En 2013 la neozelandesa Eleanor Catton se convirtió, a sus veintisiete años, en la autora más joven en ganar el Booker Price por su novela Las luminarias. A este mérito se agrega otro, tan original como ejemplar. Con el dinero del premio y el de sus derechos para rodar una serie de televisión, Catton instituyó una beca singular: regala a los escritores tiempo para leer. Ella lo explicaba así: «Los premiados reciben el importe de la beca, leen lo que quieran durante un tiempo, y escriben después algo, según su inventiva, que se publicará en la web».

¡Tiempo para leer! ¡Menudo regalo! Sabido es que, por lo general los escritores no andan sobrados de recursos económicos que les permitan abandonar „o aminorar„ el trabajo con el que s sustentan, para dedicarse a la lectura de fondo, tan indispensable en su oficio... y yo diría que en cualquier otro. O sea, que la citada beca merece un aplauso.

El placer „y la necesidad„ de la lectura se refuerzan misteriosamente cuando llegan libros que han vivido vidas anteriores. Voy a transcribir unos párrafos de otra joven escritora, la poeta colombiana María Gómez Lara: «Mis libros gastados, subrayados, llenos de cicatrices como yo, trajinados como la piel que me cubre, son lo más mío; veo en sus páginas mis huellas digitales, las letras de mi nombre».

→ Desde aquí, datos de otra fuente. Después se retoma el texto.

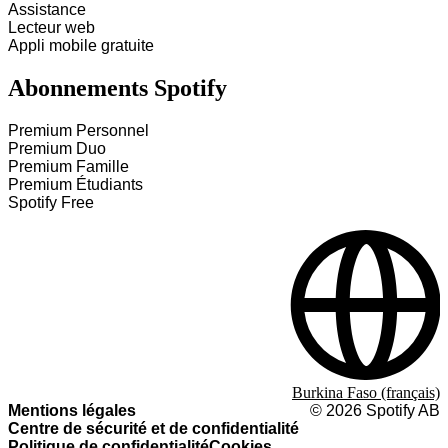
Assistance
Lecteur web
Appli mobile gratuite
Abonnements Spotify
Premium Personnel
Premium Duo
Premium Famille
Premium Étudiants
Spotify Free
Burkina Faso (français)
Mentions légales
©
2026
Spotify AB
Centre de sécurité et de confidentialité
Politique de confidentialité
Cookies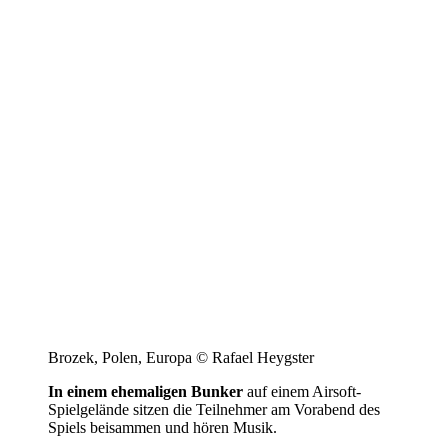
Brozek, Polen, Europa © Rafael Heygster
In einem ehemaligen Bunker
auf einem Airsoft-
Spielgelände sitzen die Teilnehmer am Vorabend des
Spiels beisammen und hören Musik.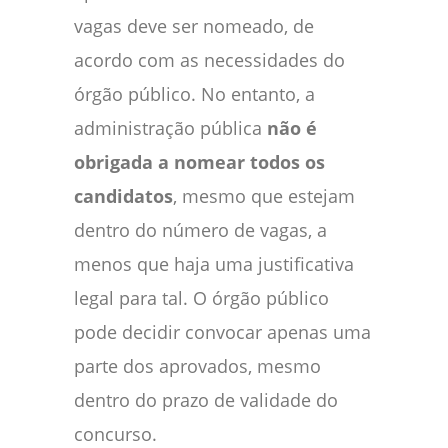
vagas deve ser nomeado, de
acordo com as necessidades do
órgão público. No entanto, a
administração pública
não é
obrigada a nomear todos os
candidatos
, mesmo que estejam
dentro do número de vagas, a
menos que haja uma justificativa
legal para tal. O órgão público
pode decidir convocar apenas uma
parte dos aprovados, mesmo
dentro do prazo de validade do
concurso.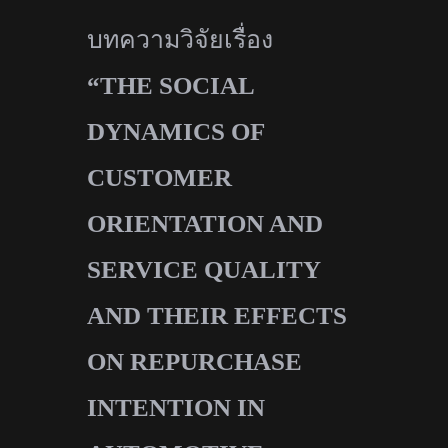
บทความวิจัยเรื่อง
“THE SOCIAL
DYNAMICS OF
CUSTOMER
ORIENTATION AND
SERVICE QUALITY
AND THEIR EFFECTS
ON REPURCHASE
INTENTION IN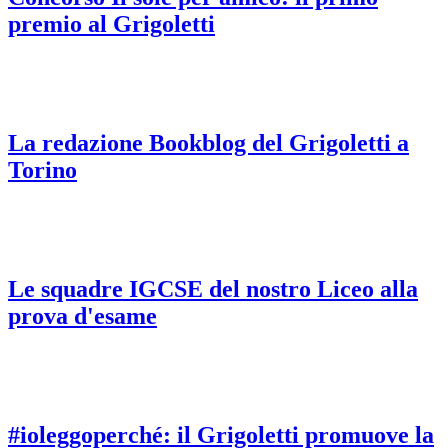
premio al Grigoletti
La redazione Bookblog del Grigoletti a
Torino
Le squadre IGCSE del nostro Liceo alla
prova d'esame
#ioleggoperché: il Grigoletti promuove la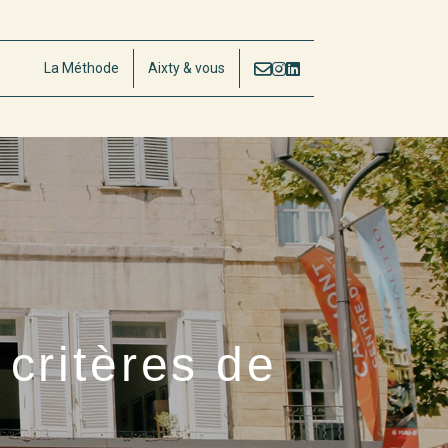
La Méthode
Aixty & vous
critères de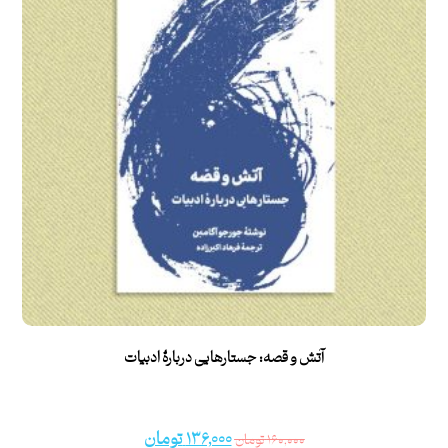
آتش و قصه: جستارهایی دربارۀ ادبیات
۱۳۶,۰۰۰
تومان
۱۶۰,۰۰۰
تومان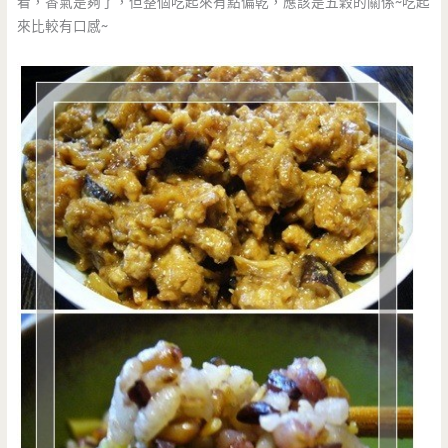
看，香氣是夠了，但整個吃起來有點偏乾，應該是五穀的關係~吃起
來比較有口感~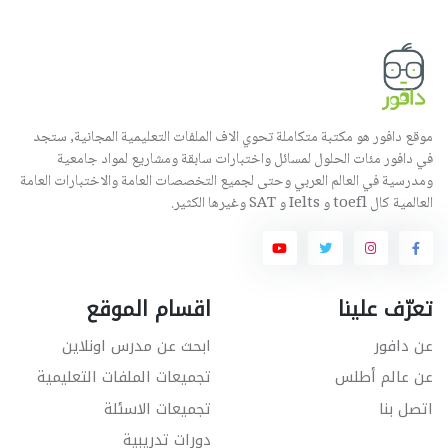
موقع دافور هو مكتبة متكاملة تحوي الاف الملفات التعليمية المجانية, ستجد
في دافور مئات الحلول لمسائل واختبارات سابقة ومشاريع لمواد جامعية
ومدرسية في العالم العربي وحتى لجميع التخصصات العامة والاختبارات العامة
العالمية كال toefl و Ielts و SAT وغيرها الكثير.
تعرّف علينا
اقسام الموقع
عن دافور
ابحث عن مدرس اونلاين
عن عالم أطلس
تجميعات الملفات التعليمية
اتصل بنا
تجميعات الاسئلة
دورات تدريبية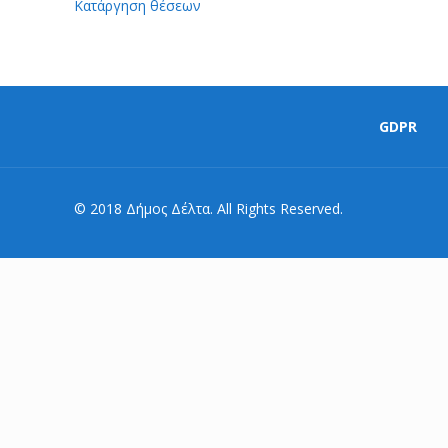
Κατάργηση θέσεων
GDPR
© 2018 Δήμος Δέλτα. All Rights Reserved.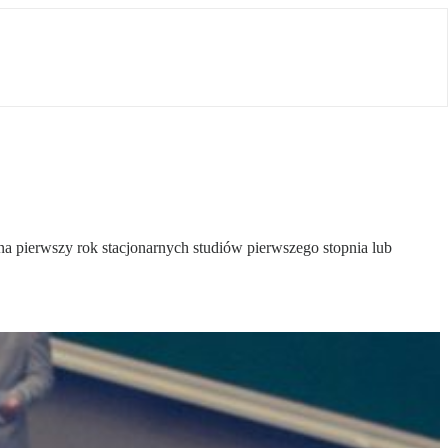
na pierwszy rok stacjonarnych studiów pierwszego stopnia lub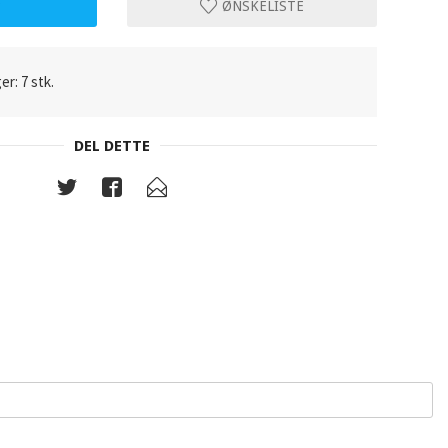
P
ØNSKELISTE
er: 7 stk.
DEL DETTE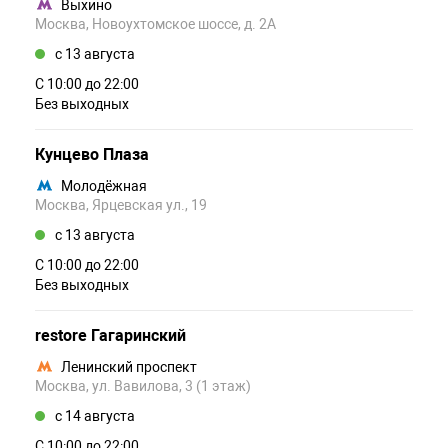
Выхино
Москва, Новоухтомское шоссе, д. 2А
c 13 августа
С 10:00 до 22:00
Без выходных
Кунцево Плаза
Молодёжная
Москва, Ярцевская ул., 19
c 13 августа
С 10:00 до 22:00
Без выходных
restore Гагаринский
Ленинский проспект
Москва, ул. Вавилова, 3 (1 этаж)
c 14 августа
С 10:00 до 22:00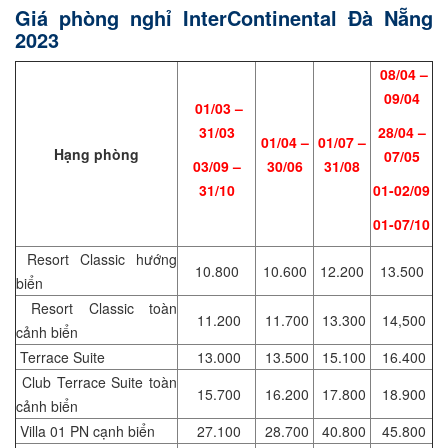
Giá phòng nghỉ InterContinental Đà Nẵng
2023
08/04 –
09/04
01/03 –
31/03
28/04 –
01/04 –
01/07 –
Hạng phòng
07/05
03/09 –
30/06
31/08
31/10
01-02/09
01-07/10
Resort Classic hướng
10.800
10.600
12.200
13.500
biển
Resort Classic toàn
11.200
11.700
13.300
14,500
cảnh biển
Terrace Suite
13.000
13.500
15.100
16.400
Club Terrace Suite toàn
15.700
16.200
17.800
18.900
cảnh biển
Villa 01 PN cạnh biển
27.100
28.700
40.800
45.800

Esos libros «gastados, subrayados» son lo que puede encontrarse en la Feria del Libro Viejo que ahora extiende a lo largo de la Gran Vía del Marqués del Turia un rosario de casetas rebosantes de los más variados tomos, que lanzan su llamada silenciosa. Han sido testigos y compañeros de lectores desconocidos, que algunas veces dejan en ellos su rastro: una fecha, un lugar, un nombre, o anotaciones en los márgenes, o (como me ha ocurrido, para feliz sorpresa, en más de una ocasión) una reveladora dedicatoria autógrafa. Son libros que, a la vida que nos aporta su contenido, añaden la suya propia, como objetos que unas manos abrieron y hojearon cuidadosamente, y unos ojos recorrieron cada línea, dejando la sombra de una mirada comprensiva.

Suele decirse que las mujeres leemos más, aunque desconozco datos fiables al respecto. Pero ciertos son los testimonios plásticos. Numerosísimos pintores han representado figuras femeninas, desde la Edad Media hasta nuestros días, en el acto íntimo de una reposada lectura; no deja de ser una buena pista. El artista austríaco Franz Ebyl, que en la sociedad vienesa de su tiempo gozó de gran prestigios como retratista, pintó en 1850 a una deliciosa adolescente absorta en su libro, probablemente antes de decidirse a conciliar el sueño, todavía con la pulsera de corales en su brazo izquierdo. ¡Era tan interesante lo que estaba leyendo!...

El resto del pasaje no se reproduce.